Disclaimer: I'm not a SQL expert. I'm trying to insert records into a child table before inserting them into the parent table. (After saying that I'm starting to wonder if this is even a good idea.) The parent table record holds a reference to the child table record, and said-reference cannot be null. This necessitates me inserting into the child table first, then linking to the parent table during a secondary insert.
Anyway for some reason, this code randomly produces orphaned records in the IdentifyingData (child) table e.g., they have no entry in the FraudScore (parent) table even though they should.
Here's why I'm confused. In trying to resolve this issue, I started dumping the contents of the @tempFraudScore table into a physical audit table so I can see exactly what's going on during data transformation. When I switch the below code that inserts into FraudScore from @tempFraudScore to insert from the audit table, all the child records successfully get a parent record created. This makes no sense to me.

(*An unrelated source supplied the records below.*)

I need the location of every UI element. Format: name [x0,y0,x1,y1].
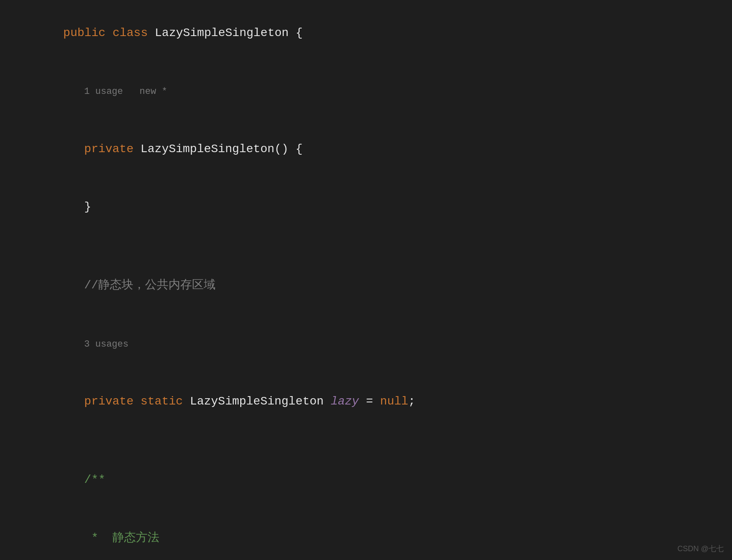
field-type: LazySimpleSingleton [190,395,331,408]
javadoc-line1: * 静态方法 [84,531,159,544]
code-text: private static LazySimpleSingleton lazy … [17,373,732,430]
code-text: 1 usage new * [17,63,732,119]
parens: () [275,143,296,156]
code-text: private LazySimpleSingleton() { [17,121,732,177]
usage-hint: 1 usage new * [84,86,167,97]
keyword-private: private [84,395,140,408]
line-usage-hint-3: 3 usages [0,315,732,373]
semicolon: ; [408,395,415,408]
line-constructor: private LazySimpleSingleton() { [0,120,732,178]
line-usage-hint-1: 1 usage new * [0,62,732,120]
keyword-private: private [84,143,140,156]
keyword-class: class [112,26,155,39]
open-brace: { [296,26,303,39]
line-comment-static: //静态块，公共内存区域 [0,257,732,314]
code-editor: public class LazySimpleSingleton { 1 usa… [0,0,732,560]
watermark: CSDN @七七 [677,543,724,555]
keyword-null: null [380,395,408,408]
javadoc-open: /** [84,473,105,486]
classname: LazySimpleSingleton [155,26,296,39]
line-blank-1 [0,236,732,257]
line-field-decl: private static LazySimpleSingleton lazy … [0,373,732,430]
code-text: //静态块，公共内存区域 [17,257,732,314]
line-javadoc-open: /** [0,451,732,509]
code-text: /** [17,452,732,508]
line-blank-2 [0,431,732,451]
code-text [17,432,732,451]
keyword-public: public [63,26,113,39]
open-brace: { [296,143,303,156]
code-text [17,237,732,256]
line-class-decl: public class LazySimpleSingleton { [0,4,732,62]
constructor-name: LazySimpleSingleton [140,143,274,156]
keyword-static: static [140,395,190,408]
close-brace: } [84,200,91,213]
code-text: } [17,179,732,235]
comment-text: //静态块，公共内存区域 [84,279,216,292]
line-javadoc-1: * 静态方法 [0,509,732,560]
line-close-brace-1: } [0,178,732,236]
code-text: * 静态方法 [17,510,732,560]
usage-hint-3: 3 usages [84,339,129,350]
field-name: lazy [331,395,359,408]
code-text: 3 usages [17,316,732,372]
equals: = [359,395,380,408]
code-text: public class LazySimpleSingleton { [17,5,732,61]
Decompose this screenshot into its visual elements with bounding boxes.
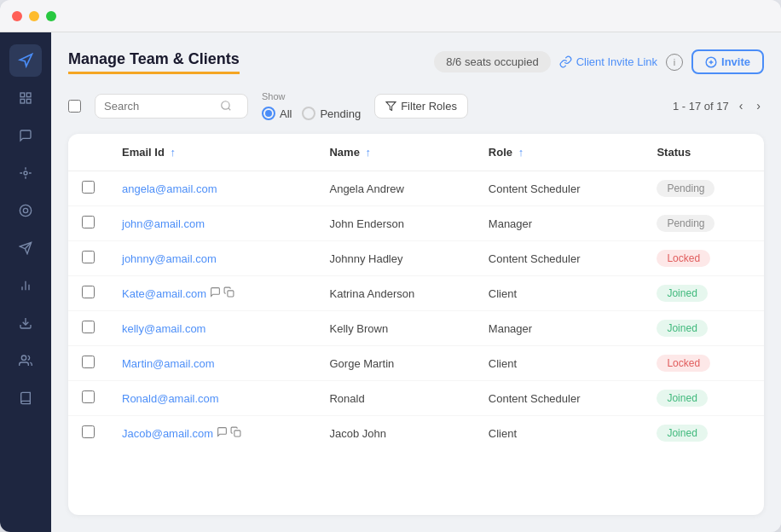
sidebar-item-campaigns[interactable] xyxy=(9,232,42,264)
email-link[interactable]: Jacob@amail.com xyxy=(122,427,213,440)
role-sort-arrow[interactable]: ↑ xyxy=(518,146,524,159)
sidebar-item-analytics[interactable] xyxy=(9,269,42,302)
row-status: Joined xyxy=(643,381,764,416)
row-role: Client xyxy=(475,346,644,381)
email-action-icons xyxy=(210,286,234,298)
header-actions: 8/6 seats occupied Client Invite Link i … xyxy=(434,49,764,74)
minimize-button[interactable] xyxy=(29,11,39,21)
row-status: Locked xyxy=(643,241,764,276)
copy-icon[interactable] xyxy=(223,286,234,298)
copy-icon[interactable] xyxy=(230,426,241,437)
svg-line-21 xyxy=(229,108,231,111)
row-email: Kate@amail.com xyxy=(108,276,315,311)
row-name: Johnny Hadley xyxy=(315,241,474,276)
svg-point-10 xyxy=(20,205,31,216)
email-sort-arrow[interactable]: ↑ xyxy=(170,146,176,159)
svg-point-16 xyxy=(21,356,26,360)
sidebar-item-chat[interactable] xyxy=(9,119,42,152)
info-icon[interactable]: i xyxy=(666,54,683,71)
sidebar-item-compass[interactable] xyxy=(9,44,42,77)
email-link[interactable]: john@amail.com xyxy=(122,217,205,230)
row-checkbox[interactable] xyxy=(82,356,95,368)
row-name: John Enderson xyxy=(315,206,474,241)
filter-roles-label: Filter Roles xyxy=(401,100,457,113)
row-checkbox-cell xyxy=(68,416,108,451)
svg-marker-0 xyxy=(20,55,32,66)
search-icon xyxy=(220,100,232,112)
row-checkbox-cell xyxy=(68,206,108,241)
link-icon xyxy=(559,55,572,68)
row-role: Content Scheduler xyxy=(475,241,644,276)
email-link[interactable]: Ronald@amail.com xyxy=(122,392,219,405)
row-checkbox[interactable] xyxy=(82,286,95,298)
invite-button[interactable]: Invite xyxy=(691,49,764,74)
pagination-next-button[interactable]: › xyxy=(753,97,764,114)
row-status: Pending xyxy=(643,171,764,206)
sidebar-item-dashboard[interactable] xyxy=(9,82,42,114)
status-badge: Locked xyxy=(657,355,710,372)
row-checkbox-cell xyxy=(68,311,108,346)
status-badge: Joined xyxy=(657,390,707,407)
table-row: kelly@amail.com Kelly Brown Manager Join… xyxy=(68,311,764,346)
sidebar-item-library[interactable] xyxy=(9,382,42,414)
sidebar-item-network[interactable] xyxy=(9,157,42,189)
message-icon[interactable] xyxy=(217,426,228,437)
row-role: Manager xyxy=(475,311,644,346)
seats-badge: 8/6 seats occupied xyxy=(434,51,550,72)
svg-rect-4 xyxy=(26,99,31,103)
page-header: Manage Team & Clients 8/6 seats occupied… xyxy=(68,49,764,74)
sidebar-item-team[interactable] xyxy=(9,344,42,377)
client-invite-link-button[interactable]: Client Invite Link xyxy=(559,55,657,68)
sidebar-item-downloads[interactable] xyxy=(9,307,42,339)
status-badge: Joined xyxy=(657,320,707,337)
sidebar-item-support[interactable] xyxy=(9,194,42,227)
email-link[interactable]: johnny@amail.com xyxy=(122,252,217,265)
email-link[interactable]: kelly@amail.com xyxy=(122,322,205,335)
search-input[interactable] xyxy=(104,100,215,113)
row-role: Manager xyxy=(475,206,644,241)
row-checkbox[interactable] xyxy=(82,425,95,438)
radio-pending[interactable]: Pending xyxy=(302,107,361,120)
close-button[interactable] xyxy=(12,11,22,21)
row-status: Locked xyxy=(643,346,764,381)
radio-pending-label: Pending xyxy=(320,107,361,120)
table-row: john@amail.com John Enderson Manager Pen… xyxy=(68,206,764,241)
email-link[interactable]: angela@amail.com xyxy=(122,182,217,195)
select-all-checkbox[interactable] xyxy=(68,100,81,113)
table-header: Email Id ↑ Name ↑ Role ↑ Status xyxy=(68,134,764,171)
show-section: Show All Pending xyxy=(262,91,361,120)
status-badge: Joined xyxy=(657,285,707,302)
name-sort-arrow[interactable]: ↑ xyxy=(366,146,372,159)
row-checkbox[interactable] xyxy=(82,216,95,228)
row-checkbox-cell xyxy=(68,381,108,416)
row-email: Jacob@amail.com xyxy=(108,416,315,451)
row-checkbox[interactable] xyxy=(82,321,95,333)
table-row: angela@amail.com Angela Andrew Content S… xyxy=(68,171,764,206)
email-link[interactable]: Kate@amail.com xyxy=(122,287,206,300)
pagination-prev-button[interactable]: ‹ xyxy=(736,97,747,114)
app-window: Manage Team & Clients 8/6 seats occupied… xyxy=(0,0,781,532)
table-body: angela@amail.com Angela Andrew Content S… xyxy=(68,171,764,451)
th-role: Role ↑ xyxy=(475,134,644,171)
filter-roles-button[interactable]: Filter Roles xyxy=(374,94,468,119)
row-role: Content Scheduler xyxy=(475,381,644,416)
status-badge: Pending xyxy=(657,215,714,232)
maximize-button[interactable] xyxy=(46,11,56,21)
app-body: Manage Team & Clients 8/6 seats occupied… xyxy=(0,32,781,532)
filter-bar: Show All Pending Filter Role xyxy=(68,91,764,120)
th-email: Email Id ↑ xyxy=(108,134,315,171)
row-email: kelly@amail.com xyxy=(108,311,315,346)
email-action-icons xyxy=(217,426,241,437)
row-checkbox[interactable] xyxy=(82,251,95,263)
email-link[interactable]: Martin@amail.com xyxy=(122,357,215,370)
row-role: Content Scheduler xyxy=(475,171,644,206)
row-checkbox[interactable] xyxy=(82,390,95,403)
row-checkbox[interactable] xyxy=(82,181,95,194)
message-icon[interactable] xyxy=(210,286,221,298)
row-name: Jacob John xyxy=(315,416,474,451)
row-status: Joined xyxy=(643,276,764,311)
th-name: Name ↑ xyxy=(315,134,474,171)
row-role: Client xyxy=(475,276,644,311)
radio-all[interactable]: All xyxy=(262,107,292,120)
status-badge: Pending xyxy=(657,180,714,197)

insert into IdentifyingData (EntryDateTime, IdentifyingDataTypeId, Value, Source)
select distinct GETDATE(), tfs.IdentifyingDataTypeId, tfs.Value, 'SSIS'
from @tempFraudScore tfs
where not exists (
select id.IdentifyingDataTypeId, id.Value
from IdentifyingData id
where tfs.IdentifyingDataTypeId = id.IdentifyingDataTypeId
and tfs.Value = id.Value
);
update tfs
set tfs.IdentifyingDataId = id.Id
from @tempFraudScore tfs
inner join IdentifyingData id on
tfs.Value = id.Value and
tfs.IdentifyingDataTypeId = id.IdentifyingDataTypeId;
insert into FraudScore (EntryDateTime, FraudCriteriaId, AccountId, IdentifyingDataId, Score, Source)
select distinct
GETDATE() EntryDateTime,
tfs.FraudCriteriaId,
tfs.AccountId,
tfs.IdentifyingDataId,
tfs.Score,
'SSIS'
from @tempFraudScore tfs
inner join FraudCriteria fc on
tfs.FraudCriteriaId = fc.Id
and fc.UniqueEntryPeriod = 0
where not exists (
select fs.AccountId, fs.FraudCriteriaId, fs.IdentifyingDataId
from FraudScore fs
where tfs.AccountId = fs.AccountId
and tfs.FraudCriteriaId = fs.FraudCriteriaId
and tfs.IdentifyingDataId = fs.IdentifyingDataId
);
@tempFraudScore comes pre-populated with all of the necessary fields except for IdentifyingDataId; that has to be created by first inserting into IdentifyingData, then updating the variable table with the created ID. Below is the structure of the variable table:
declare @tempFraudScore table(
FraudCriteriaId int,
AccountId bigint,
IdentifyingDataId bigint,
IdentifyingDataTypeId smallint,
Value varchar(100),
Score int
);
Could someone please tell me what could be causing these orphaned IdentifyingData records? Should I reconsider how the relationships between these two tables are structured? I'm trying to make things so that once a certain IdentifyingData record is put into the system, it won't get duplicated; it'll simply be referenced by newly created FraudScore records.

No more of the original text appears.